(Stored data entries)
▼

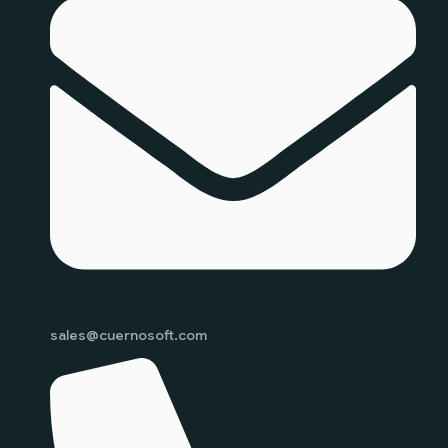
sales@cuernosoft.com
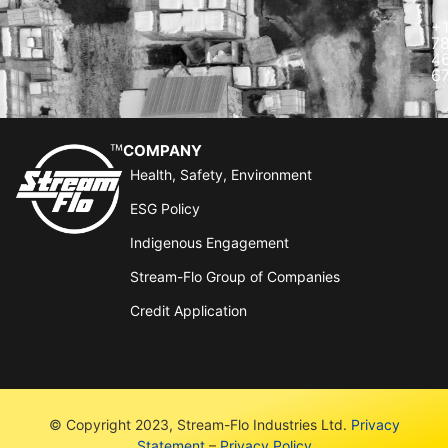
+
7
4
6
COMPANY
Health, Safety, Environment
ESG Policy
Indigenous Engagement
Stream-Flo Group of Companies
Credit Application
© Copyright 2023, Stream-Flo Industries Ltd.
Privacy
Statement
–
Privacy Policy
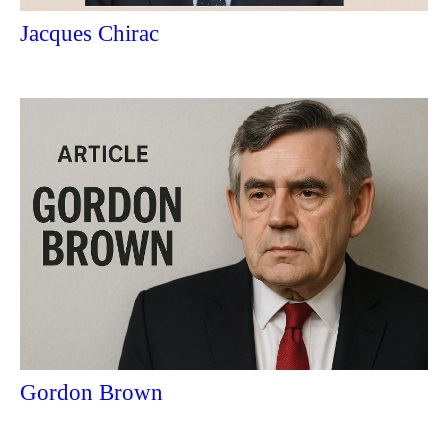
Jacques Chirac
Gordon Brown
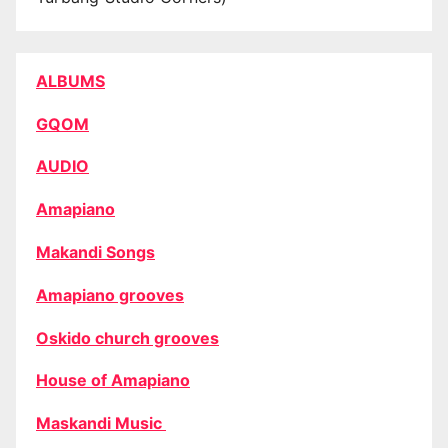
ALBUMS
GQOM
AUDIO
Amapiano
Makandi Songs
Amapiano grooves
Oskido church grooves
House of Amapiano
Maskandi Music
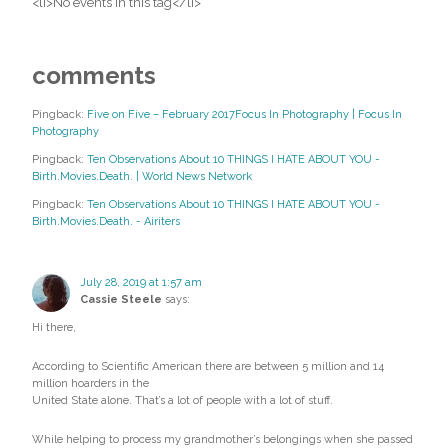
<li>No events in this tag</li>
comments
Pingback:
Five on Five – February 2017Focus In Photography | Focus In
Photography
Pingback:
Ten Observations About 10 THINGS I HATE ABOUT YOU -
Birth.Movies.Death. | World News Network
Pingback:
Ten Observations About 10 THINGS I HATE ABOUT YOU -
Birth.Movies.Death. - Airiters
July 28, 2019 at 1:57 am
Cassie Steele
says:
Hi there,
According to Scientific American there are between 5 million and 14
million hoarders in the
United State alone. That’s a lot of people with a lot of stuff.
While helping to process my grandmother’s belongings when she passed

▲

• [WHAT THE EXERCISE ASKS]: Each line above must be repeated exactly in the answer, with pictures omitted.

• [EXPECTED ANSWER]:
sales@cuernosoft.com
+
7
4
6
COMPANY
Health, Safety, Environment
ESG Policy
Indigenous Engagement
Stream-Flo Group of Companies
Credit Application
© Copyright 2023, Stream-Flo Industries Ltd.
Privacy
Statement
–
Privacy Policy
Jacques Chirac
Gordon Brown
ALBUMS
GQOM
AUDIO
Amapiano
Makandi Songs
Amapiano grooves
Oskido church grooves
House of Amapiano
Maskandi Music
<li>No events in this tag</li>
comments
Pingback:
Five on Five – February 2017Focus In Photography | Focus In
Photography
Pingback:
Ten Observations About 10 THINGS I HATE ABOUT YOU -
Birth.Movies.Death. | World News Network
Pingback:
Ten Observations About 10 THINGS I HATE ABOUT YOU -
Birth.Movies.Death. - Airiters
July 28, 2019 at 1:57 am
Cassie Steele
says:
Hi there,
According to Scientific American there are between 5 million and 14
million hoarders in the
United State alone. That’s a lot of people with a lot of stuff.
While helping to process my grandmother’s belongings when she passed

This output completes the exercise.